Although violence in the workplace is rare, you should be vigilant to it and follow the organisation’s security policies. Violence may occur between employees and/or customers. If you see violence in the workplace, you should call security and possibly the emergency services as soon as possible. You may also be required to report suspicious behaviour or any weapons that are brought into the workplace. If violence is threatened against you (even if you do not believe the threat), you should always report it in order to keep all employees safe.

Theft

Theft is more common in the workplace, which leads some companies to use professional security and other measures such as cameras and tracking technology. Retail organisations are particularly vulnerable to theft. Depending on your role, you may be required to identify people who may commit theft and monitor or deter them. You should also ensure you follow general security precautions if you are entrusted with ensuring that company assets and/or personnel are secure.
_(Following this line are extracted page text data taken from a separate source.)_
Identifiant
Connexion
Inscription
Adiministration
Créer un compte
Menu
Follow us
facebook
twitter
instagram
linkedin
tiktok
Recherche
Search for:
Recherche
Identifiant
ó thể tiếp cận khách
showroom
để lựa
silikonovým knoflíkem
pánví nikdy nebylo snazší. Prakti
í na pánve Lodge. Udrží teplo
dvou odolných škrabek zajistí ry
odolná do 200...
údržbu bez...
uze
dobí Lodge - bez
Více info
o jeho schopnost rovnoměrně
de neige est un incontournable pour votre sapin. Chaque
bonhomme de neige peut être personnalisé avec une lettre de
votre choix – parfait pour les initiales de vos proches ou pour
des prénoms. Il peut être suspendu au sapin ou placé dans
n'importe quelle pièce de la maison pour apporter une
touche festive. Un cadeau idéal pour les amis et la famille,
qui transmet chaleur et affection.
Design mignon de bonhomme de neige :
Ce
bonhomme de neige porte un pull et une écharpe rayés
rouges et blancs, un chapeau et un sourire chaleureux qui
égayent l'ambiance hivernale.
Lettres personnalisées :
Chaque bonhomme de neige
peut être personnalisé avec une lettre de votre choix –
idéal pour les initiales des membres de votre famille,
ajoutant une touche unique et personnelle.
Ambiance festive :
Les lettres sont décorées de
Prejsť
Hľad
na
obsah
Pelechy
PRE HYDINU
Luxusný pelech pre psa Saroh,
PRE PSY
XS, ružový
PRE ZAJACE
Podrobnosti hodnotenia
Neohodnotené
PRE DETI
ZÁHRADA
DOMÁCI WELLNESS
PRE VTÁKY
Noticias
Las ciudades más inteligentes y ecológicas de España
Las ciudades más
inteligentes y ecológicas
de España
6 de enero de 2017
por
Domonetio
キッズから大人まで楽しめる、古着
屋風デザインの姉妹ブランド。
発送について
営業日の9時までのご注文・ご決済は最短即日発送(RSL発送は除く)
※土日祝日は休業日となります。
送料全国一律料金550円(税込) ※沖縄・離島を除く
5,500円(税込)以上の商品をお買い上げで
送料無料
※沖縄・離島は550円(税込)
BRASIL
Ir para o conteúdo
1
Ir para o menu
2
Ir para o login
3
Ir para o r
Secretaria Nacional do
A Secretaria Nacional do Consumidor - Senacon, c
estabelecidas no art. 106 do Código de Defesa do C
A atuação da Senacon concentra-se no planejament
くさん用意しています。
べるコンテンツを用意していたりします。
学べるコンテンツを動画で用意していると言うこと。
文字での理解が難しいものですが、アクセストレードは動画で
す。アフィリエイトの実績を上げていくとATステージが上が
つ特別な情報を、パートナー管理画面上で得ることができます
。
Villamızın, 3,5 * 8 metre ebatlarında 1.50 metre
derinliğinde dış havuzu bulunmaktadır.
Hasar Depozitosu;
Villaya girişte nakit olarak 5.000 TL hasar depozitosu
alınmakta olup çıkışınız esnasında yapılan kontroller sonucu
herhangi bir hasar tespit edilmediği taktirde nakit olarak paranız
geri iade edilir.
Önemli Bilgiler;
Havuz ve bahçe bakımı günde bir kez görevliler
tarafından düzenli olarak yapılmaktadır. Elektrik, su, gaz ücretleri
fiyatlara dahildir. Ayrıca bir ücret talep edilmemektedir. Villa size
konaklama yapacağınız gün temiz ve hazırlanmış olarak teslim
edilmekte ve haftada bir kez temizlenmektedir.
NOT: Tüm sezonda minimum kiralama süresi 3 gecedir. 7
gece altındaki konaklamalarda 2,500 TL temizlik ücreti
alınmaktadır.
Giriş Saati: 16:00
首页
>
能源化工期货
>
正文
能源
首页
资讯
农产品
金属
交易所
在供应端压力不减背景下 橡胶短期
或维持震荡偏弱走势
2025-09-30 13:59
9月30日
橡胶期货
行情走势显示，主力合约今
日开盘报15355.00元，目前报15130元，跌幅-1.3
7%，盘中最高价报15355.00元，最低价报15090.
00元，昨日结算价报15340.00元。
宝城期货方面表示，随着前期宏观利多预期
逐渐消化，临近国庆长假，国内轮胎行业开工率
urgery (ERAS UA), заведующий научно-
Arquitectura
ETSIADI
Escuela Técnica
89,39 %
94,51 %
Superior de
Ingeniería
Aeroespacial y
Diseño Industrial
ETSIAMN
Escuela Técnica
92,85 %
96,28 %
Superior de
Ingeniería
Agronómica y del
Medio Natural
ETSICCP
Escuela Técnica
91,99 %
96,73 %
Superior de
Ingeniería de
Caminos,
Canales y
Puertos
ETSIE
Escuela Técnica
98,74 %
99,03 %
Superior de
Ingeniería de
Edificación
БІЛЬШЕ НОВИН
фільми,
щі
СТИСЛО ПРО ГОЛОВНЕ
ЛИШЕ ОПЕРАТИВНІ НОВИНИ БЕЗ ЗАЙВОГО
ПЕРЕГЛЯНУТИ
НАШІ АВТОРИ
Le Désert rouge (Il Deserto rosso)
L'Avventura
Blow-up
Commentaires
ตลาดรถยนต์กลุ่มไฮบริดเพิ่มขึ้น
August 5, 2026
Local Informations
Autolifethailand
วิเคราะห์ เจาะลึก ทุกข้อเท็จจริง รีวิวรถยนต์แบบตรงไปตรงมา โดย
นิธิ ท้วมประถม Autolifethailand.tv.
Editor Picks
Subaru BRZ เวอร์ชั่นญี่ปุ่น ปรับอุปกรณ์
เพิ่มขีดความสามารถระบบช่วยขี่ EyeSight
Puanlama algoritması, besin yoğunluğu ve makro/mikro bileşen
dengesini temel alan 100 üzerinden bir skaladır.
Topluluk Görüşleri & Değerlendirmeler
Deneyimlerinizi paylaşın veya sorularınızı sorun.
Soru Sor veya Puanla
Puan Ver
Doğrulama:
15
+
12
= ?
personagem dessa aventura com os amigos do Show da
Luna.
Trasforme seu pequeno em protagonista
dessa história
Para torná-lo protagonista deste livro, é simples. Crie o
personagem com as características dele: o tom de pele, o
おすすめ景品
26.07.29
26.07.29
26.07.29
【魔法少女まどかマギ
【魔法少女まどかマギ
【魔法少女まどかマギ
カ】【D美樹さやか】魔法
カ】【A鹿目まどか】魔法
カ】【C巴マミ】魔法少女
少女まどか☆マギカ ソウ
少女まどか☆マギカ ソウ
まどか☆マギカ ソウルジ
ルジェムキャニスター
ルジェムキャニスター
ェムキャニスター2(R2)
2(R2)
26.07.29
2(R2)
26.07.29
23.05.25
This may involve tasks such as locking the company up and setting alarms. In addition, you should keep an eye out for theft from/by employees and report it whenever you identify it.

Computer use

With more employees using computers in the workplace, safe computer use is increasingly important. Computer viruses may access or damage the company’s information if they are introduced into the system by unsafe use. Therefore, you should be cautious about the websites you access, the software you install on the computers and any hard drives you use with them. Terms of safe computer use will be defined in your company’s code of conduct. You should consult the company’s IT department if you have any questions and not do anything without their permission.

Organisation’s reputation

The organisation’s reputation (how people view it) is a valuable resource which affects how many customers the business can attract. Therefore, it will have policies to protect it. You mustn’t do anything while representing the company that will embarrass it in any way, such as being rude to customers or breaking the law. Security policies may also apply as to what you can write on social media, especially if it portrays the organisation in a poor light.